At the end of 1917, Lu Rongting, Tang Jiyao, Mo Rongxin and others jointly convened the "Republic of China Association of Constitutional Protection Provinces" with Tang Shaoyi. In January 1918, in addition to the military government, the Southwestern warlords formally organized a power center, the "Joint Conference of All Provinces to Protect the Law," with Cen Chunxuan as the chief representative of the meeting, advocating the recognition of the Beiyang government's legal system and the formation of a coalition government to seek compromise with the Beiyang warlords. On 10 April 1918, the Extraordinary Congress, adhering to the wishes of the Southwestern Warlords, passed the "Republic of China Military Government Organization Outline Amendment" and decided to reorganize the military government and change the general marshal system to the presidential collegiate system; Sun Yat-sen resolutely opposed this decision.

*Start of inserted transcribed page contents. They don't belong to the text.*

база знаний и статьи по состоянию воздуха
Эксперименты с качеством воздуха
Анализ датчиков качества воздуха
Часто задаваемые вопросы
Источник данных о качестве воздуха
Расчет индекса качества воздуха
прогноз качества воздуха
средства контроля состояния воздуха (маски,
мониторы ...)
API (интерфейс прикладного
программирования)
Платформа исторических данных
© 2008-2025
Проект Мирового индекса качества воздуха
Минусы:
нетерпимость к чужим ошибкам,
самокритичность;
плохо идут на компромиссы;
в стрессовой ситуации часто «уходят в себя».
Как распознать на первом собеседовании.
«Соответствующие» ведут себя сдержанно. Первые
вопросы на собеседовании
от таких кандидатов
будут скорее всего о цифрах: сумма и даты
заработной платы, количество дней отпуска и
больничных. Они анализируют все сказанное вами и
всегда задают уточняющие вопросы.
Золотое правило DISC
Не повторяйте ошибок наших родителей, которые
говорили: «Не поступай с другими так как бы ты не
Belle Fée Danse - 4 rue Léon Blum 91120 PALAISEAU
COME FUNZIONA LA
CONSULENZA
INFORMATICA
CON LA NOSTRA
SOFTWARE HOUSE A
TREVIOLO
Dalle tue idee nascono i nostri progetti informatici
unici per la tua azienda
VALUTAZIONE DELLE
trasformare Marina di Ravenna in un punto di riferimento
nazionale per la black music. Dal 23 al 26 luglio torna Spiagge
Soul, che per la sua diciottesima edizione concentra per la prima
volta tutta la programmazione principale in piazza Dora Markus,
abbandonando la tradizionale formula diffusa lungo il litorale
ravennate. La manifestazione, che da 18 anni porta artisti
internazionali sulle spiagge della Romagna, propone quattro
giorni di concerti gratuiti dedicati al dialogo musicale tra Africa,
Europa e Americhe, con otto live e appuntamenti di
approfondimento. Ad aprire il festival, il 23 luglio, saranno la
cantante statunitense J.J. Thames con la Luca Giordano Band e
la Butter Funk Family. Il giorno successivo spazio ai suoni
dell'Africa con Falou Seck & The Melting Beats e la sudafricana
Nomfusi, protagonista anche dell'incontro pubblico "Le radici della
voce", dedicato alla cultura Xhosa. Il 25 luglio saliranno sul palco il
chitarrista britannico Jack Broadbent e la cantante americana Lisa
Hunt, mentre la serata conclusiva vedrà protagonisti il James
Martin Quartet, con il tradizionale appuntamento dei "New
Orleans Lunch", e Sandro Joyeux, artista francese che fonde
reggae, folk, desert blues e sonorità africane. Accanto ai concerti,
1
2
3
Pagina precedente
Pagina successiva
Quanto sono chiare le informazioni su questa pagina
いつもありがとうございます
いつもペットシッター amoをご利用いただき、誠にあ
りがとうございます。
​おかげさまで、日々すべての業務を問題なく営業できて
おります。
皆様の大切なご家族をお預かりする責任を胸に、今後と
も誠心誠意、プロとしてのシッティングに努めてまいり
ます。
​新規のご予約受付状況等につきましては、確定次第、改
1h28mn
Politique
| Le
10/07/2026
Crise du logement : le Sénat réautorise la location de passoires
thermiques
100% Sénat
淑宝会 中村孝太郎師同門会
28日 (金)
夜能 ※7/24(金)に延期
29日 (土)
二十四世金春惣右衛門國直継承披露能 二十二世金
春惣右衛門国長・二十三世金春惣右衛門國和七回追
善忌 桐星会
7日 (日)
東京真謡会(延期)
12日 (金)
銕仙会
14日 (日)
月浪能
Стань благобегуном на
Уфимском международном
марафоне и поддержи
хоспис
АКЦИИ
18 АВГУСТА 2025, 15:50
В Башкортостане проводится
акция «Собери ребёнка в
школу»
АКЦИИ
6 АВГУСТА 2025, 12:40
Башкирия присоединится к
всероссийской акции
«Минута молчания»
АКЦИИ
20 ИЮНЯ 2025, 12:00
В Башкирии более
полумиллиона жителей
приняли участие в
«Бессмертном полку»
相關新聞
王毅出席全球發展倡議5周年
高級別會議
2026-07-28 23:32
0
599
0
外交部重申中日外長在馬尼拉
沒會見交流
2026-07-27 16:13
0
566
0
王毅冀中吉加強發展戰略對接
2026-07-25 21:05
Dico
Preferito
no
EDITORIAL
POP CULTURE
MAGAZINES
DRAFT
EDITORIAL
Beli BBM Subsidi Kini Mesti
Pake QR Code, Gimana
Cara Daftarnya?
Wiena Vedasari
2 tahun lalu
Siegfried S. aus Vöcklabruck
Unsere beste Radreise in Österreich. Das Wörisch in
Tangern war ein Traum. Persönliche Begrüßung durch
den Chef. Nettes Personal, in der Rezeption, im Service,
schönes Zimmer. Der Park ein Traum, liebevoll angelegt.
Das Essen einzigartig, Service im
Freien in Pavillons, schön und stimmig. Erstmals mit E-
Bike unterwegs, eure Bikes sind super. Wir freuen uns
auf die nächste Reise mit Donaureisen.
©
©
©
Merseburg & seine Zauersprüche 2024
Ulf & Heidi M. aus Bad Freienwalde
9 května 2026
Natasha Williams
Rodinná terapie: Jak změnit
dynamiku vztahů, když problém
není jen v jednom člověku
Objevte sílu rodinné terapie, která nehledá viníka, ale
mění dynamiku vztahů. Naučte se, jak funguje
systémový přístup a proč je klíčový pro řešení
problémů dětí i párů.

On 4 May 1918, Sun Yat-sen angrily resigned to the Extraordinary Congress and energized him to expose the crime of the Southwestern warlord's sabotage of the Constitutional Protection Movement. Through reorganization on 20 May 1918, the general marshal system was abolished and the generals were replaced by seven presidents. Tang Shaoyi, Tang Jiyao, Sun Yat-sen, Wu Tingfang, Lin Baoyi, Lu Rongting and Cen Chunxuan were elected as co-presidents. Sun Yat-sen's power in Guangzhou was emptied, and he was forced to resign from his post as general marshal. The various departments of Guangxi and Yunnan controlled the Congress and reorganized the Constitutional Protection junta. On 21 May, Sun Yat-sen left Guangzhou and went to Shanghai, which was controlled by Jiang Zhongzheng. Later, the Guangzhou military government took Cen Chunxuan as the chairman amongst the presidents. The First Constitutional Protection Movement came to an end.

In the mid-1920s, the Guangzhou military government appeared to have infighting, and the British-backed Guangxi and Dian groups fought for power. Cen Chunxuan resigned by telegram on 24 October, announcing the abolition of the military government and obedience to the Beijing government. Sun Yat-sen returned to Guangzhou on 28 November and resumed his post as General Marshal and President of the Army and Navy, and reorganized the southern military government to continue the constitutional protection movement. On 12 January 1921, the Extraordinary Congress resumed its meeting in Guangzhou. On 2 April, the Extraordinary Congress met to abolish the southern military government and organize the Guangzhou government, marking the end of the southern military government. On 7 April, Sun Yat-sen was elected as the extraordinary president, and he took office in Guangzhou on 5 May. The Second Constitutional Protection Movement officially began.